Jazz Journey - A Nostalgia Trip With Musical Accompaniment pt1Jazz was a major influence on me and my friends. The little group of us - Donald Lucas and his big brother Leslie, Frankie Childs and Bob Winkworth. Going through puberty, hanging out, going to the Saturday hops at East Ham Town Hall and summer evening dances in Central Park. Here you grabbed a girl and stumbled, slow slow quick quick slow, anti-clockwise around the bandstand as it tannoyed out 78s from Parlophone and Capitol. Badgering the park keeper in charge of the loud tone needles to play
Stan Kenton's Peanut Vendor just one more time.
Stan Kenton band
Every house had a piano. These took a bashing as we did the circuit of each others' front rooms (long suffering mums stoking us up with tea and sandwiches) and stretched our left hands, showing off the latest boogie-woogie pattern learned after hours of listening to records on the wind-up. A favourite technique was to slow the turntable by wedging the brake half on. This helped us pick out the notes but pitched our performances down several keys.
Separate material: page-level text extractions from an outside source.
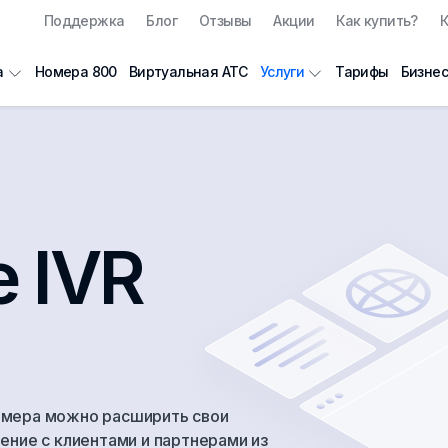
Поддержка
Блог
Отзывы
Акции
Как купить?
К
Номера 800
Виртуальная АТС
Тарифы
Бизнес
а
Услуги
 IVR
омера можно расширить свои
ение с клиентами и партнерами из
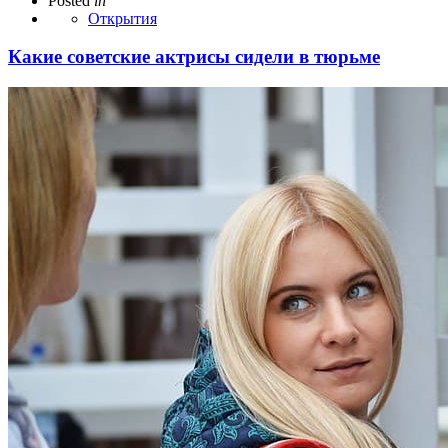
Posted
in
Открытия
Какие советские актрисы сидели в тюрьме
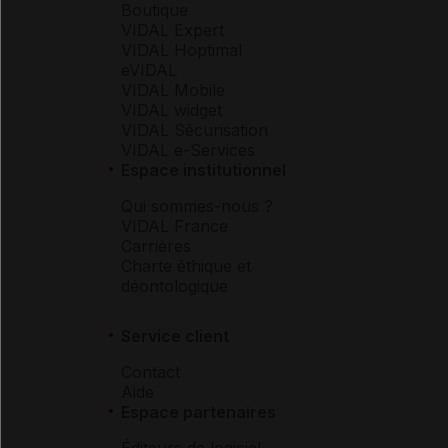
Boutique
VIDAL Expert
VIDAL Hoptimal
eVIDAL
VIDAL Mobile
VIDAL widget
VIDAL Sécurisation
VIDAL e-Services
Espace institutionnel
Qui sommes-nous ?
VIDAL France
Carrières
Charte éthique et
déontologique
Service client
Contact
Aide
Espace partenaires
Éditeurs de logiciel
We stayed together in this routine for the final couple of school years, leaving at fifteen and taking our first jobs. Earning a living, 'courting' etc. took its predictable toll. We slowly split, the encounters becoming perfunctory. But my interest in and love of jazz continued. Jack Jackson's Record Roundup (announced by
Harry James playing Carnival), Family Favourites and other record programmes were listened to for any hint of American bands. On a good night I could just tune in AFN from Munich. This radio station served the American forces in Europe and was a sure source of the latest stateside sounds.
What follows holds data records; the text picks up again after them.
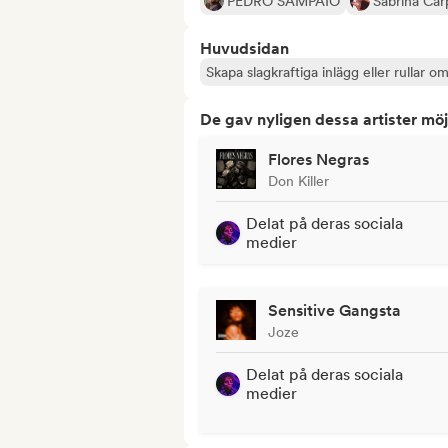
PEDRO SAMPAIO
Sabrina Car
Huvudsidan
Skapa slagkraftiga inlägg eller rullar om
De gav nyligen dessa artister möj
Flores Negras
Don Killer
Delat på deras sociala
medier
Sensitive Gangsta
Joze
Delat på deras sociala
medier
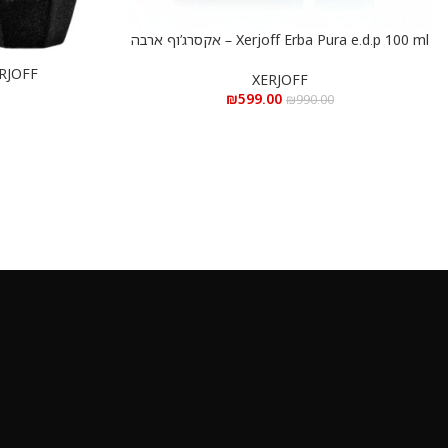
Xerjoff Erba Pura e.d.p 100 ml – אקסרג’וף ארבה
הוספה לסל
פורה א.ד.פ 100 מ”ל
XERJOFF אופרה א.ד.פ
הוספה לסל
XERJOFF
₪
599.00
₪
990.00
A coterie of British band leaders, disciples of the revolutionary sounds crossing the Atlantic from standard bearers like
Stan Kenton and
Woody Herman, were playing concerts in London. Venues such as the old, now extinct Empress Hall and the pristine, acoustically perfect Royal Festival Hall resounded to twenty piece aggregations reproducing (with varying degrees of success) those arrangements which till then had only been heard via the fading medium wave ether, or the few "jazz and dance" 78s sneaking into the monthly new release catalogues of such record companies as Capitol and Brunswick.
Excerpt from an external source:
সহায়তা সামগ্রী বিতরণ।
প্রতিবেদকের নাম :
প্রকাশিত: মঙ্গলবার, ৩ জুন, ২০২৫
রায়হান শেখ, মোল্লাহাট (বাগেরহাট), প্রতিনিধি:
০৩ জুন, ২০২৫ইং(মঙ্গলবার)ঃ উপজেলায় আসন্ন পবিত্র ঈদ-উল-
Vic Lewis, in particular, reproduced the Kenton Sound. However, I seem to recall enthusiasm and volume being more apparent than subtlety and technique in this band's performances.
Then it was time for the landmark faced by all male teenagers in the fifties - National Service. I'll gloss over the shock to a sensitive, sheltered eighteen year old's being. The musical bonus was being posted to Germany. Here, 2545454 Leading Aircraftman Smith A E, in company with two or three fellow jazz fans; people like Senior Aircraftmen Bob Rudd and Andy Capy (a French surname, the
Daily Mirror character was yet unborn), who had gravitated to each other like iron filings round a magnet, were able to listen to AFN loud and clear.
Andy, me and Bob - Christmas 1953 RAF Jever
The main man on this station was
The Baron of Bounce. His regular slot, The Hot House, was the fount of all jazz wisdom. The opening bars of the theme tune, Undercurrent Blues by
Benny Goodman's big band, were the signal for devotions. We worshiped at The Baron's turntable. If only I still had my Hot House membership card.